* **REQUIRED ACTION**
Copy all lines holding the word "StrategyHow" from the entries.

(Page layout parsing data)

<<<<

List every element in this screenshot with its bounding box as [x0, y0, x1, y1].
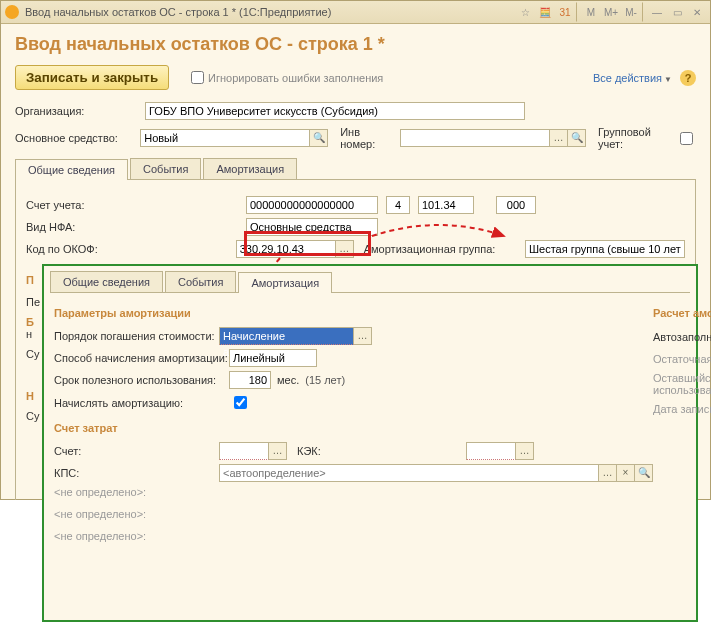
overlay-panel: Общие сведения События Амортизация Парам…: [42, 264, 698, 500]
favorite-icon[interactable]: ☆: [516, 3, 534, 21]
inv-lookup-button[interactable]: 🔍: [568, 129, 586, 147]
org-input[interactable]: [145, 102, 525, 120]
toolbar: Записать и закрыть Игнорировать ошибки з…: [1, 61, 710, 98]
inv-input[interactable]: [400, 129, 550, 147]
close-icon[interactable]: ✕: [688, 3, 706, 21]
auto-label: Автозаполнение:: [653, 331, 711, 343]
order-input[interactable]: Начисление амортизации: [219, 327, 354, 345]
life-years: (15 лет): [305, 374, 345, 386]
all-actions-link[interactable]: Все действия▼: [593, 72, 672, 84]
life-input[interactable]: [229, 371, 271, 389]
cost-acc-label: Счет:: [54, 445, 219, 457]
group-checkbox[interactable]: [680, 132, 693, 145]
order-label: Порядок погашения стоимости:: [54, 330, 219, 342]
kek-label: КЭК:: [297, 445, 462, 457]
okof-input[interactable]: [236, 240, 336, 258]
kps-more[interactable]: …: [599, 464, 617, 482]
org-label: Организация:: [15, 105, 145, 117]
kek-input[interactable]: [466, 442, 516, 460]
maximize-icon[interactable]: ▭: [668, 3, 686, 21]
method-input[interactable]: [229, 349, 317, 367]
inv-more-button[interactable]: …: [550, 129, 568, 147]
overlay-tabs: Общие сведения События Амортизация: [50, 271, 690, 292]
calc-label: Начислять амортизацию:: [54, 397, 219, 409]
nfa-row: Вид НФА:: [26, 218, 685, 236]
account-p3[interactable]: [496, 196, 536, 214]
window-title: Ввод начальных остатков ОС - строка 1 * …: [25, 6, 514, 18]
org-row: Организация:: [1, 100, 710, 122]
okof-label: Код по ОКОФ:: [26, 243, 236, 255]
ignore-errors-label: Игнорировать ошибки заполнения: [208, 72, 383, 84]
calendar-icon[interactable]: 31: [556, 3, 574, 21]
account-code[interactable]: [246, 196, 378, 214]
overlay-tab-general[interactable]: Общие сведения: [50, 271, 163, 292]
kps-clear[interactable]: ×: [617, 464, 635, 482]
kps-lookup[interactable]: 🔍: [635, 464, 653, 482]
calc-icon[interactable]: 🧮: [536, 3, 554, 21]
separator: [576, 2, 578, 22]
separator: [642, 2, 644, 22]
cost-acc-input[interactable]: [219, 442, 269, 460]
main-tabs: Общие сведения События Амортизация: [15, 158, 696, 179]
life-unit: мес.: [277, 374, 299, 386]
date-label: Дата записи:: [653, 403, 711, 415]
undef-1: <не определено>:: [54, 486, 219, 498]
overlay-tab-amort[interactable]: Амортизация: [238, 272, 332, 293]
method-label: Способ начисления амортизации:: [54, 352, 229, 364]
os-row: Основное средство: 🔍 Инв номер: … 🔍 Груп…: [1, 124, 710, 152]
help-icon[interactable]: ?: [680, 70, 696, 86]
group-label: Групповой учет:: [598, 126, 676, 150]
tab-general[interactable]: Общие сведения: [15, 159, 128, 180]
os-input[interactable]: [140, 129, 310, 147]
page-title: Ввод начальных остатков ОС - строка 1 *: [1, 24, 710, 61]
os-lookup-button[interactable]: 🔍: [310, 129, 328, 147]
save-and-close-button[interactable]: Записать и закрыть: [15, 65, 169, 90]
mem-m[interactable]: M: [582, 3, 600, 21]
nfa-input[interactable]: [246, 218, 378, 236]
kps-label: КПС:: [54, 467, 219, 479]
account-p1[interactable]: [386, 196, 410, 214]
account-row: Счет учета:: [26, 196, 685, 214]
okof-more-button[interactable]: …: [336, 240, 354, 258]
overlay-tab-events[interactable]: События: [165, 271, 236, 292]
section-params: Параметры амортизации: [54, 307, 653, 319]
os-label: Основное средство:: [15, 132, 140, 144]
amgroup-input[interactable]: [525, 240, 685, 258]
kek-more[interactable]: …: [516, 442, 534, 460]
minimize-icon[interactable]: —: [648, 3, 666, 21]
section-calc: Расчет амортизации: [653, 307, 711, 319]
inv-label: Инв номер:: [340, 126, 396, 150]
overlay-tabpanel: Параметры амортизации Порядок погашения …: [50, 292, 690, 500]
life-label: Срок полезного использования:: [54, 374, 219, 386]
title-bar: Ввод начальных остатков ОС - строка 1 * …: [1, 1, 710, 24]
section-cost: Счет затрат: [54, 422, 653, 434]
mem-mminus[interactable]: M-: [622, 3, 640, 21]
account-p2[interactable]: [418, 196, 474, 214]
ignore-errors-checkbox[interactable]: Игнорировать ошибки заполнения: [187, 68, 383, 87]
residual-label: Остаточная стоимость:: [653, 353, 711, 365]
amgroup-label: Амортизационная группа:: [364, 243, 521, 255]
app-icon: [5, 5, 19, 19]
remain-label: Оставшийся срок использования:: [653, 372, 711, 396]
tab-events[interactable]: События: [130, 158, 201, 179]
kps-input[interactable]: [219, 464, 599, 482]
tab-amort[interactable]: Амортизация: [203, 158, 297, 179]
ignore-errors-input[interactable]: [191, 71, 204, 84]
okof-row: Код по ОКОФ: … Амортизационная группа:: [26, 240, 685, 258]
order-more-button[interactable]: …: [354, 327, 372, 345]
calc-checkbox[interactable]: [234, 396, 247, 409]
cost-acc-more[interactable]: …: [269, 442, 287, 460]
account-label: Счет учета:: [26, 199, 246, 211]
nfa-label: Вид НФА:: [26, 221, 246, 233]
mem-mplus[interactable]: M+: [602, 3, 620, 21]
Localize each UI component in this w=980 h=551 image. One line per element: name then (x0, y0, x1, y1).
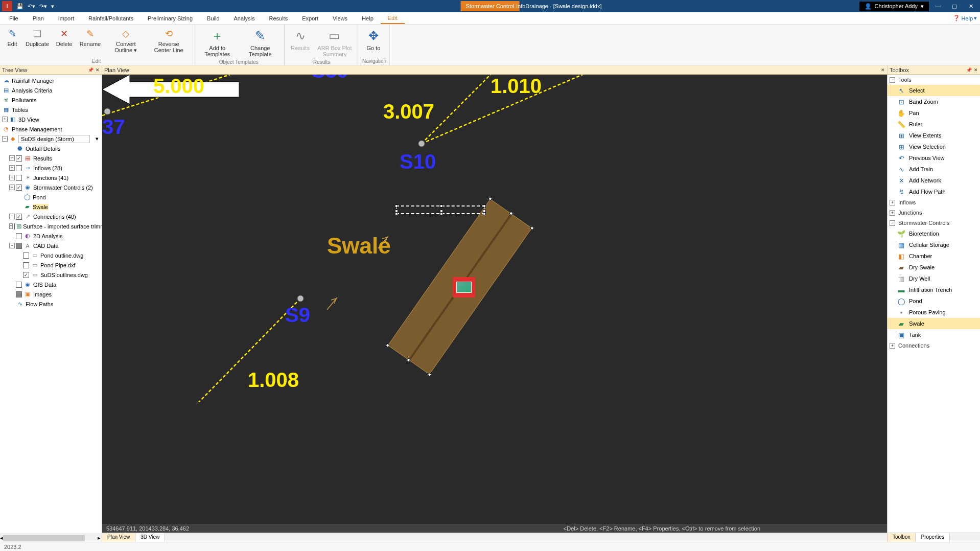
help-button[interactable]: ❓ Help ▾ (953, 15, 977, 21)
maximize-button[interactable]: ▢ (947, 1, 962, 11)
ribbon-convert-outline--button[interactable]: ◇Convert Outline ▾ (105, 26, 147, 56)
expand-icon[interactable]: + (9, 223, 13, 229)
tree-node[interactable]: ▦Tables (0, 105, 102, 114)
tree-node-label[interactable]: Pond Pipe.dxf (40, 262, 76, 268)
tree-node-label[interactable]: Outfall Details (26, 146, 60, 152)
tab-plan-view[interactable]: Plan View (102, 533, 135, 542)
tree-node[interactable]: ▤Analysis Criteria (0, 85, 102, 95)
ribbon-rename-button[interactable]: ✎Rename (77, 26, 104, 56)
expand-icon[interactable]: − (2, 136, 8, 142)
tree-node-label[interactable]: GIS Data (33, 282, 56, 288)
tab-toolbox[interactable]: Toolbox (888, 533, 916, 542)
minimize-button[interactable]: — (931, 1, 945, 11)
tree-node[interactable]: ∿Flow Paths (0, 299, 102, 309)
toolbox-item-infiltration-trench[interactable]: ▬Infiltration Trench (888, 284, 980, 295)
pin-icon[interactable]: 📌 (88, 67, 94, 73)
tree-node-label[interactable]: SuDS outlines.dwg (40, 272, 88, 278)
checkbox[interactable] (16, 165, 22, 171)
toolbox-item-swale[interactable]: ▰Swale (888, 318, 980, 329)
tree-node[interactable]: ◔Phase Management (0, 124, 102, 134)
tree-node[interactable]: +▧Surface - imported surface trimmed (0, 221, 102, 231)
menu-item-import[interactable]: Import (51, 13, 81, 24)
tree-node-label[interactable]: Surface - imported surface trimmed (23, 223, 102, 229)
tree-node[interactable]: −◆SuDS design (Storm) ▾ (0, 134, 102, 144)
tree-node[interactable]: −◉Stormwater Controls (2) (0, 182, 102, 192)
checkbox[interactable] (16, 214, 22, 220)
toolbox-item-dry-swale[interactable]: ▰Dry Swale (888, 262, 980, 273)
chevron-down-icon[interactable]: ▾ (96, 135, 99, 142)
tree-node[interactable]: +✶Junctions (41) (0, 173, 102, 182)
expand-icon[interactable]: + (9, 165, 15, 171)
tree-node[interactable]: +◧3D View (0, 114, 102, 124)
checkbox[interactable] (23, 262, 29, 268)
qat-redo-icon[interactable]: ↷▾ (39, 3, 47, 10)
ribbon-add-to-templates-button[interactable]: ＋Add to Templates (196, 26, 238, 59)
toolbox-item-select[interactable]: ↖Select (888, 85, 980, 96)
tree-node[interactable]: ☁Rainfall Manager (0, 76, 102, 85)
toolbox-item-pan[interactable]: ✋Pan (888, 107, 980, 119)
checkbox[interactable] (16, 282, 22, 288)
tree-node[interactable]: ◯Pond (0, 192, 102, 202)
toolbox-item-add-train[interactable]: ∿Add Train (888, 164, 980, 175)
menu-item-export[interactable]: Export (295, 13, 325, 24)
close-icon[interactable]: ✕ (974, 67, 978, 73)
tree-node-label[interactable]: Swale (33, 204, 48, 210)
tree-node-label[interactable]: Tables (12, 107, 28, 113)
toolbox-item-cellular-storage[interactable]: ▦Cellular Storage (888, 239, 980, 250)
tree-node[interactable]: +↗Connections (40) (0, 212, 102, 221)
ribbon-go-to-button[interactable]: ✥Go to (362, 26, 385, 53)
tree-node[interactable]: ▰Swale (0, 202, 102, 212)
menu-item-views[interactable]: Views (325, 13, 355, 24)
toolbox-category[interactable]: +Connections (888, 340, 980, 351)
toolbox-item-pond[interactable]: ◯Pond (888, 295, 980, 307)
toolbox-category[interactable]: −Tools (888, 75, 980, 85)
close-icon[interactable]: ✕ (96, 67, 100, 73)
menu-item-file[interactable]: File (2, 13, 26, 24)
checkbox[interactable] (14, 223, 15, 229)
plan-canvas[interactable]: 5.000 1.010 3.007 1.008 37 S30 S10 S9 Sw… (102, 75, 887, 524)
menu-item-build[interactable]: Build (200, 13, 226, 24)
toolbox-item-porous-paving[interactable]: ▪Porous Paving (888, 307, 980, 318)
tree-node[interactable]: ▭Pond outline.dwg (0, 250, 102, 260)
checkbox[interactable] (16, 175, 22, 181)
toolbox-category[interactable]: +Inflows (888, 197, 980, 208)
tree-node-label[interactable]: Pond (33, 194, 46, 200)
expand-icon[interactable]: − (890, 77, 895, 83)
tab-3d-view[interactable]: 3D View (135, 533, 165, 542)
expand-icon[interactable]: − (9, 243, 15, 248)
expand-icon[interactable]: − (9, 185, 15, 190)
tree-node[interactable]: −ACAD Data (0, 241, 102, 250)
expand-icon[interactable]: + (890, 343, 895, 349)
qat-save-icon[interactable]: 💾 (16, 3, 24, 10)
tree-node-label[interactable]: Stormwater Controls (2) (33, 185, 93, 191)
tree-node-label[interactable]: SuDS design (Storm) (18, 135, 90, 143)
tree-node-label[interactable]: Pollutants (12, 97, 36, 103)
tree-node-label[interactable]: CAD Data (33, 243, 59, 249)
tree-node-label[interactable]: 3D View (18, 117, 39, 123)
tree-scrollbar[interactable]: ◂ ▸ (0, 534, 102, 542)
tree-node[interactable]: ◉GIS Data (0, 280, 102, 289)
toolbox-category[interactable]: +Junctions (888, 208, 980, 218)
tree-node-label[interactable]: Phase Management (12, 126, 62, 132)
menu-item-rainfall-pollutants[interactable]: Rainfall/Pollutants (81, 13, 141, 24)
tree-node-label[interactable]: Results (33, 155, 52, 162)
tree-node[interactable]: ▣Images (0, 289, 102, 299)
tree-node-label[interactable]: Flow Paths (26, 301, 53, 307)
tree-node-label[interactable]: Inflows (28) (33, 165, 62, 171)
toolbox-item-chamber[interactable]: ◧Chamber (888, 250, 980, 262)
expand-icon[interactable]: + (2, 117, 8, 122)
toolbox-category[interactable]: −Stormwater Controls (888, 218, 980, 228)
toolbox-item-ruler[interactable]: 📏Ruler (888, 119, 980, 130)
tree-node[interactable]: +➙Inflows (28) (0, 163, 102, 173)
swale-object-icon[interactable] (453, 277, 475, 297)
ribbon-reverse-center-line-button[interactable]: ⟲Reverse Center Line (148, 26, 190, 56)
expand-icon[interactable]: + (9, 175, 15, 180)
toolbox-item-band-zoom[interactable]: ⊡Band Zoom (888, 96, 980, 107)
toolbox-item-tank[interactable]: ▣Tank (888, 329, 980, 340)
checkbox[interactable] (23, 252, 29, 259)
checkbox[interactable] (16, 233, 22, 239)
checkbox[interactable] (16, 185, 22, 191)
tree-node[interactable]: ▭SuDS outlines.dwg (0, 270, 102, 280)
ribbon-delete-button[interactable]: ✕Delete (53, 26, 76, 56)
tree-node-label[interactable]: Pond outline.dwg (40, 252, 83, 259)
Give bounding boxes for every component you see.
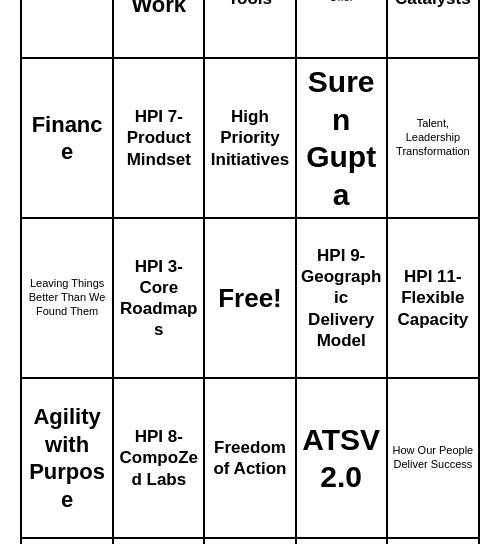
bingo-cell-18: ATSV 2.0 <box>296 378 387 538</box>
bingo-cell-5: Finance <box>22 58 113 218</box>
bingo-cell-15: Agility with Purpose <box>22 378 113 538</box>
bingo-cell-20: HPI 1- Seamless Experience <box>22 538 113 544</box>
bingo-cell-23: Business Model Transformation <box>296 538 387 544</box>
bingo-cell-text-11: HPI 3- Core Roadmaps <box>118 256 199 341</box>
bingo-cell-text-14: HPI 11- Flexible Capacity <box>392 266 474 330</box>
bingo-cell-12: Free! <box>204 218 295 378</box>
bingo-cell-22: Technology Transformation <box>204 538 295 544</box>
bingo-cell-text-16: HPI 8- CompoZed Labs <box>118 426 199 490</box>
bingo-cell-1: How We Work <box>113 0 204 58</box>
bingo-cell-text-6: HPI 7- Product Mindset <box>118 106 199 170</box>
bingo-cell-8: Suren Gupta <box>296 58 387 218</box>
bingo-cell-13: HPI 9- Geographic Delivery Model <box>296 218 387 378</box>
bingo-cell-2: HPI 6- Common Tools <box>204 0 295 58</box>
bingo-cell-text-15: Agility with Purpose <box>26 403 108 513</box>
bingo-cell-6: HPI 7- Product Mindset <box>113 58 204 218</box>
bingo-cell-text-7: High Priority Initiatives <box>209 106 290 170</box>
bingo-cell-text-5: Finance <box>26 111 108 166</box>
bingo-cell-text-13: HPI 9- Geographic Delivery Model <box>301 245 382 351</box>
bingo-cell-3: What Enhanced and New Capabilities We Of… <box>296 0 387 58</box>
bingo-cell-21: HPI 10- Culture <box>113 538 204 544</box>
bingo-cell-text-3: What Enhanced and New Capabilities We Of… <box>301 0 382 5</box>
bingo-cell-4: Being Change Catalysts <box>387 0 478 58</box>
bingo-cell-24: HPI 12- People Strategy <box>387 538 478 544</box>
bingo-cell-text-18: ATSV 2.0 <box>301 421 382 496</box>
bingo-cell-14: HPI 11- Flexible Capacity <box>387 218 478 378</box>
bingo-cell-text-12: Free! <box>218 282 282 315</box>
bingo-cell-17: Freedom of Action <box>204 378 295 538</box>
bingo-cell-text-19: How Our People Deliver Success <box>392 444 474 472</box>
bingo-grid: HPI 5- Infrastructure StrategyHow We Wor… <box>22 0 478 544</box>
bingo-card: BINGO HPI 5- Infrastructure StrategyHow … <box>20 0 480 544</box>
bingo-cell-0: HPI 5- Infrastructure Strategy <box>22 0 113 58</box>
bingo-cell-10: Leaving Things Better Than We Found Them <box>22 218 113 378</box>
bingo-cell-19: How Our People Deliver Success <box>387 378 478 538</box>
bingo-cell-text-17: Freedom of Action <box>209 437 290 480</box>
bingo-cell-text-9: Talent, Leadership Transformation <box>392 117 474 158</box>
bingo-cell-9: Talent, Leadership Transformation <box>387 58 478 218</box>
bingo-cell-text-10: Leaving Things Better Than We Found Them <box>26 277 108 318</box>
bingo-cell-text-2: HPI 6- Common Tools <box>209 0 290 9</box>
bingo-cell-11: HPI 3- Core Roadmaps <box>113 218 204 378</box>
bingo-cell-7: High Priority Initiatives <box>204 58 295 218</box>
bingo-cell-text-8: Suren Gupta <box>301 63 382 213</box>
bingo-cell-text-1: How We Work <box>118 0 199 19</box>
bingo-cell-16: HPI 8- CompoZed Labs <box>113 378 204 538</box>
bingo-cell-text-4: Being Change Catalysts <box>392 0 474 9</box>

>>>>

* **REPLY**
bingo-grid: HPI 5- Infrastructure StrategyHow We Wor… <box>22 0 478 544</box>
bingo-card: BINGO HPI 5- Infrastructure StrategyHow … <box>20 0 480 544</box>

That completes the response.